Weekly Soul. Week 4 - Suffering
Today's meditation from Weekly Soul: Fifty-two Meditations on Meaningful, Joyful, and Peaceful Living by Dr. Frederic Craigie.
-4-
Although the world
is full of suffering, it is also full of the overcoming of it.
Helen Keller
The story of the man being kind to his
challenged wife introduces a vital element in the idea of miracles. Thinking of
miracles as “objects of wonder,” calling forth “awe and admiration,” making you
smile… does not presume a rosy and gleeful understanding of life.
To the contrary. Life entails suffering,
and it is perhaps in the setting of suffering that the ability to pause and
behold at least the shadow of the miracle can be most life-giving.
As we move toward the end of the second
decade of this century, the cohort of women and men who survived the Holocaust
is dwindling, but their powerful stories remain. Edith Herz was born in 1926 to
a comfortable Jewish family in Germany. They lived in Worms, which had been a
center of Jewish culture for hundreds of years. Her parents operated a small
and successful business, and their extended family enjoyed the same
opportunities of community life, travel, and spiritual practice as other
Europeans of the time.
With the rise of the Nazi movement, this
began to change. The coordinated attacks on the Jewish community of Kristallnacht—the Night of Shattered
Glass in November, 1938—witnessed the desecration of over a thousand
synagogues, the destruction of several thousand Jewish businesses, and the
internment of 30,000 Jews. Edith’s father, a decorated German veteran of the
Great War, her mother, and Edith were transported to Thereseinstadt, which was
a labor camp and holding area for Jews who were later moved to death camps to
the east. Edith’s father died there, and in the following months, Edith and her
mother were sent to Birkenau/Auschwitz, where it is estimated that over a
million people perished, and subsequently to Stutthof concentration camp, from
which they were liberated by the Russian army in January 1945. In addition to
Edith’s father, 16 uncles, aunts, and cousins had been killed.
Edith uses the word miracle to
describe a number of remarkable events that allowed her and her mother to
survive. With dozens of other women, they are herded into the gas chamber, and
it malfunctions. She is called before Josef Mengele, and he waves her to the
right, to labor, rather than to the left, to death. A German officer on
Christmas break offers her a morsel of food.
More broadly, she credits her survival to
her partnership with a remarkable mother and to their shared spirit of “hope”

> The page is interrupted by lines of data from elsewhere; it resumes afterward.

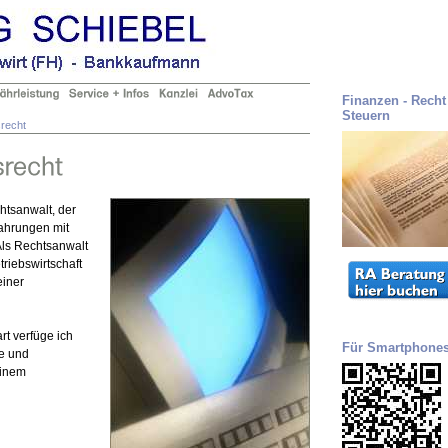
Finanzen - Recht 
Steuern
recht
htsanwalt, der
fahrungen mit
 Als Rechtsanwalt
riebswirtschaft
einer
rt verfüge ich
Für Smartphone
se und
einem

and “optimism.” “What good would it do,” she asks, “to whine and cry? None. Those
who did, perished.” She and her mother maintained a sacred commitment to be
together, supporting one another in the inevitable times when one of them felt
like giving up.
The world is full of suffering and of the
overcoming of it. Is this not a miracle?
Reflection
- Think of a time when you have
made your way past suffering. How did this happen? Do you see some
miracle, some object of wonder?
- Notice how you address times
of challenge or disappointment in the coming week. What, indeed, would the
miracle look like… how would you want to be addressing times of challenge
or disappointment?
Author
Helen Keller
(1880-1968)
is surely legendary in her overcoming the suffering of deafness and blindness
with the support of her teacher, Anne Sullivan. Appropriate to our subject, the
theatrical and film rendition of the relationship of Sullivan with Keller was
called The Miracle Worker.
Keller graduated from Radcliffe College in
1904, the first deaf/blind person to earn a bachelor’s degree. Her adult life
consisted of advocacy for causes related to disabilities and widespread
political activity, helping to found the American Civil Liberties Union, and
speaking on behalf of women’s suffrage, socialist causes, and international
peacemaking.
The quotation comes from Keller’s 1903
book, Optimism. Readers might appreciate the larger context:
I know what evil is. Once or twice I have
wrestled with it, and for a time felt its chilling touch on my life; so, I
speak with knowledge when I say that evil is of no consequence, except as a
sort of mental gymnastic. For the very reason that I have come in contact with
it, I am more truly an optimist. I can say with conviction that the struggle
which evil necessitates is one of the greatest blessings. It makes us strong,
patient, helpful men and women. It lets us into the soul of things and teaches
us that although the world is full of suffering, it is full also of the
overcoming of it. My optimism, then, does not rest on the absence of evil but
on a glad belief in the preponderance of good and a willing effort always to
cooperate with the good, that it may prevail. I try to increase the power God
has given me to see the best in everything and everyone, and make that Best a
part of my life. The world is sown with good; but unless I turn my glad
thoughts into practical living and till my own field, I cannot reap a kernel of
the good.
Edith
Pagelson (b. 1926)
eventually came to America and has been blessed in relationships with two
husbands who have passed on. She aims to strike a balance between remembering
and speaking about the Holocaust and living a full current life. Her story,
written in collaboration with my colleague and friend Ronnie Weston, is
available in Against All Odds: A Miracle
of Holocaust Survival (Rockland, Maine: Maine Authors Publishing, 2012).